The destructive power of resentment
If we hold on to resentment it will turn our hearts cold toward a person, we may want to have a happy relationship with and this will influence how we treat them. Let me illustrate what this looks like.
I had a friend once her name was Patrice, she is no longer with us may she rest in peace. Patrice was married to Gregory and they both had a son together. Patrice had an entrepreneurial spirit and so would be open to exploring various business ventures. She once went behind her husband’s back and invested money into a business idea that they didn’t budget for.
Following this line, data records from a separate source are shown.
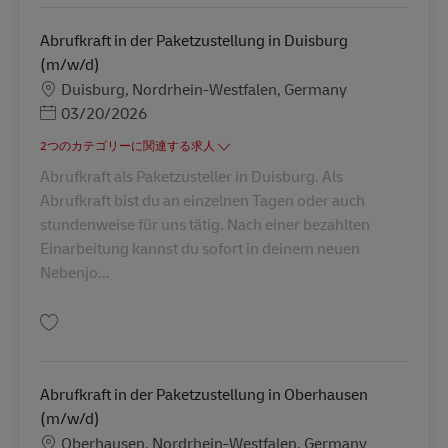
Abrufkraft in der Paketzustellung in Duisburg
(m/w/d)
勤務地
Duisburg, Nordrhein-Westfalen, Germany
Posted Date
03/20/2026
2つのカテゴリーに関連する求人
Abrufkraft als Paketzusteller in Duisburg. Als
Abrufkraft bist du an einzelnen Tagen oder auch
stundenweise für uns tätig. Nach einer bezahlten
Einarbeitung kannst du sofort in deinem neuen
Nebenjo...
保存 Abrufkraft in der Paketzustellung in Duisburg (m/w/d) AV-273014
Abrufkraft in der Paketzustellung in Oberhausen
(m/w/d)
勤務地
Oberhausen, Nordrhein-Westfalen, Germany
The money she invested was money they needed to pay the bills and buy groceries but she was so confident she would be able to replace the money in no time she figured Gregory would never notice.
Unfortunately, the business deal didn’t work out the way she intended and when bill and grocery time came there was no money. Gregory was angry about the situation and her dishonesty. They had to borrow money to cover the bills and food that month. Though he pardoned his wife’s dishonesty for which she was truly sorry, he now kept closer tabs on all the family's money.
At first, Patrice understood but soon it started to become overbearing. She couldn’t spend a dollar out of any of the accounts without him knowing and whenever he confronted her on spending habits, he would repeatedly bring up the bad investment she made that cost the family dearly.
Patrice, now frustrated by her husband’s contempt, wondered why Gregory couldn’t forgive her and move past the mistake she made so long ago and I wondered the same thing so I confronted him about it. The conversation went like this.
Gregory: “I know how impulsive Patrice can be and so it is my duty to protect the finances from her lack of self-control.
Me: “Has she made the same mistake more than once?
Gregory: “No, because she knows I am keeping close tabs on our money”.
Me: Do you think she is sincerely sorry?
Gregory: “Yes, I mean, it seems that way to me, she has been very transparent with her spending ever since.”
Me: “So why won’t you forgive her?
Gregory: “I have forgiven her I’m just being cautious”.
Me: “Well bro, she doesn’t feel forgiven because the mistake of her past haunts her through your cautious behavior toward her and the constant bringing up of the incident in your arguments about money. It is causing her to resent you and is pushing her further and further away, she feels she will never regain your trust and is starting to think the marriage has run its course. Do you want her to be more comfortable with you and confident in your marriage?”
Gregory: “Yes, I would love to restore what we once had.”
Me: “Great, well then you can start communicating that to her and trusting her some more. Negotiate with her a monthly spending limit that will act as a boundary within which she has the freedom to spend or save up for something specific. By doing this she will feel forgiven by you.”
Gregory took my advice and though Patrice put up resistance to the boundaries at first, we explained why they were important and that he was giving himself the same boundaries. Their relationship started flourishing and they had another baby on the way when she passed. Unforgiveness would have caused the downfall of their marriage and even deeper regret in Gregory’s heart but grace, structure and fairness made the relationship improve.
Are you harboring resentment against your spouse for a hurtful thing he/she may have said out of anger? Or maybe he or she refuses to give you the attention you need to feel loved and appreciated.
Our natural tendency is to fight fire with fire, however, we must always on a regular basis ask ourselves “what is more important to me, my marriage or my pride?” “My spouse’s opinion or the opinions of my friends?” The one we value more is the one we will continually choose.
Your choices send a clear message to your spouse, either I value you and really want us to work out, or I value other things and other people above you and don’t believe we can work together. Our behavior also communicates whether we have truly forgiven them or not.